Of all the things I expected out of this day, being lectured about proper behavior in Hollywood by my boyfriend’s ex wasn’t one of them. I wondered if I could crawl back into bed and screw my eyes shut and wake up in a different life. Or maybe I’d woken up today in an alternate reality. So many strange things had happened.
“June.” Trina took me by the shoulders and gave me a small shake. “Whatever you’re thinking about, stop it. Exist in this moment with me and understand something. I’m not here to antagonize you. Come on.”
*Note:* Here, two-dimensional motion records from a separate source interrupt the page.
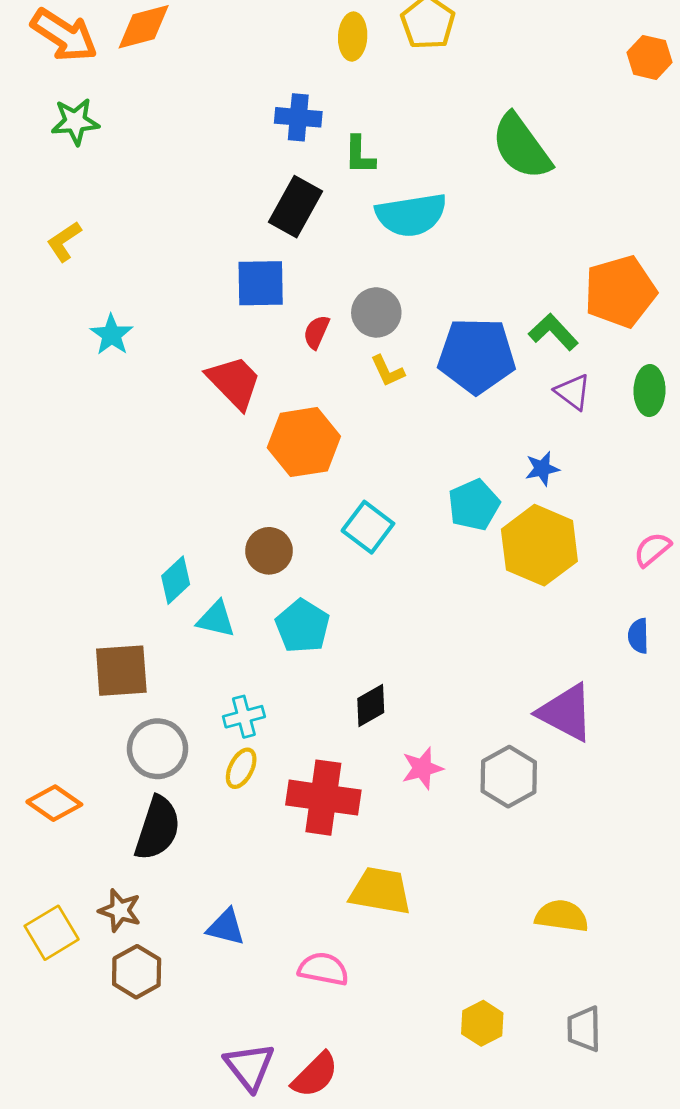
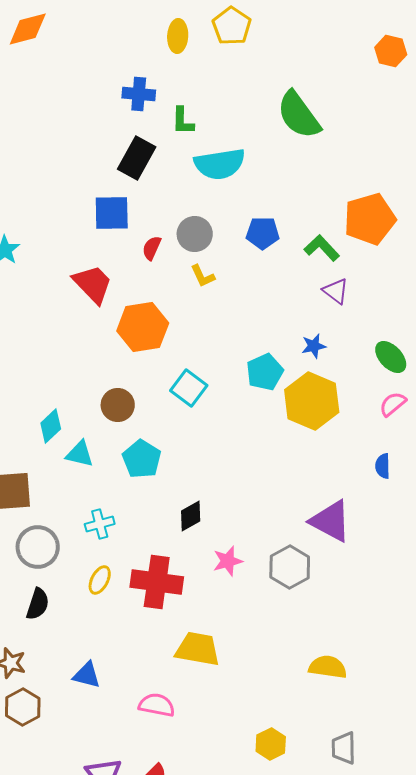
blue pentagon: (477, 356) -> (263, 233), moved, size x0.6
green ellipse: (650, 391) -> (391, 357), moved, turned -44
yellow ellipse: (241, 768) -> (100, 580), moved
black semicircle: (157, 828) -> (38, 604), size x0.7

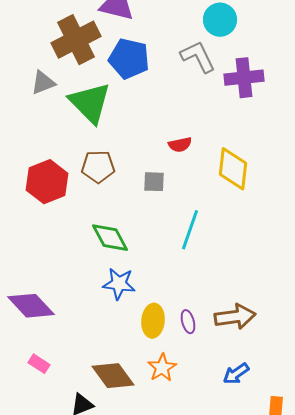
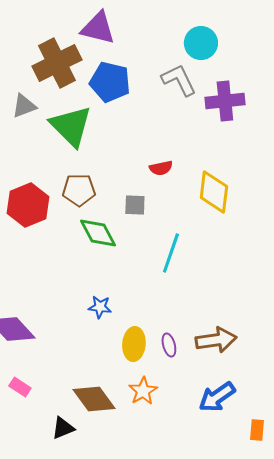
green diamond: (110, 238) -> (98, 233), moved
blue star: (119, 284) -> (100, 307), size x0.7
blue arrow: (236, 374) -> (217, 397), size x1.4

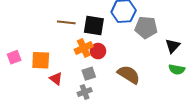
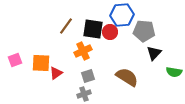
brown line: (66, 22) -> (66, 26), turned -60
black triangle: (173, 46) -> (154, 53), moved
red circle: (98, 51) -> (110, 32), moved
red triangle: (56, 79) -> (56, 73), moved, turned 48

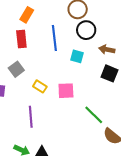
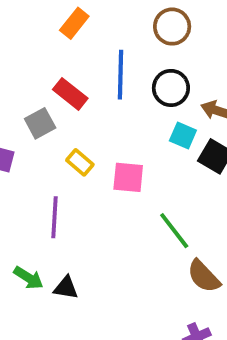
black circle: (86, 30) -> (171, 88), moved
red rectangle: (21, 39) -> (70, 94), moved, turned -54
cyan square: (77, 56) -> (183, 135), moved

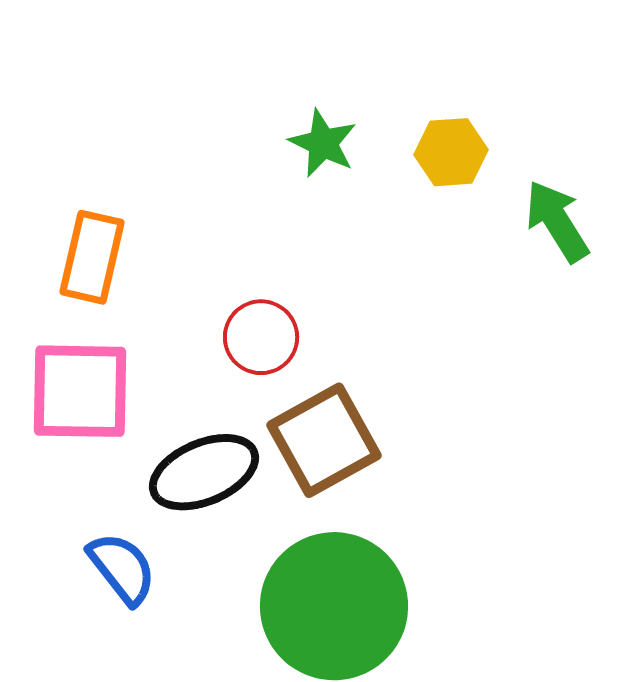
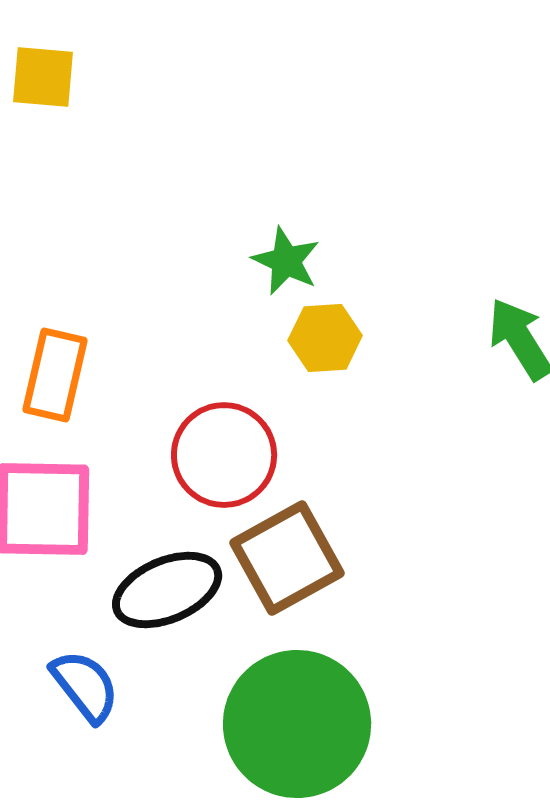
yellow hexagon: (451, 152) -> (325, 338), moved
red circle: (261, 337) -> (224, 455), size x1.4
I followed her into the kitchen because I didn’t know what else to do. She rooted around in the refrigerator until she produced a couple of bottles of beer and opened them against the edge of the countertop.
“You look like maybe you need a drink,” she said, handing me one.
“I don’t really drink,” I said. It had been forever since I’d had a beer. I couldn’t even remember the exact time I’d imbibed.
“That doesn’t mean you don’t need one,” Trina reasoned, clinking her bottle against mine. “Cheers to rolling through fucked up situations. It’s all we can do.”
“Cheers.” I slurped down a swig of my beer, the bubbles tickling my lips, and the muscles in my shoulders and neck relaxed immediately. Trina was at least right about this — I’d been in dire need of a drink.
“If I’d known it was just you here, I never would’ve come,” Trina said. “Fucking Chaz. I’m really sorry about barging in like this. Someone told the paparazzi I was coming here. It’s a feeding frenzy out there. I can practically write the headlines myself. ‘Trina show’s up at Devon’s to beg for him to take her back; is rebuffed by his new love.’”
I swallowed another gulp of beer. “That’s a pretty long headline.”
She smiled. “It’ll just be the entire cover of the tabloid. No picture necessary. All the better to imagine the horrific scene.”
“Let the record show that I let you in the house,” I said.
“And thank God for that.” Trina shuddered. “If I’d had to creep back to my car with all those assholes snapping my photo, I probably would’ve never forgiven you.”
I contemplated a Trina Henry who loathed me, and decided that letting her in had absolutely been the right decision.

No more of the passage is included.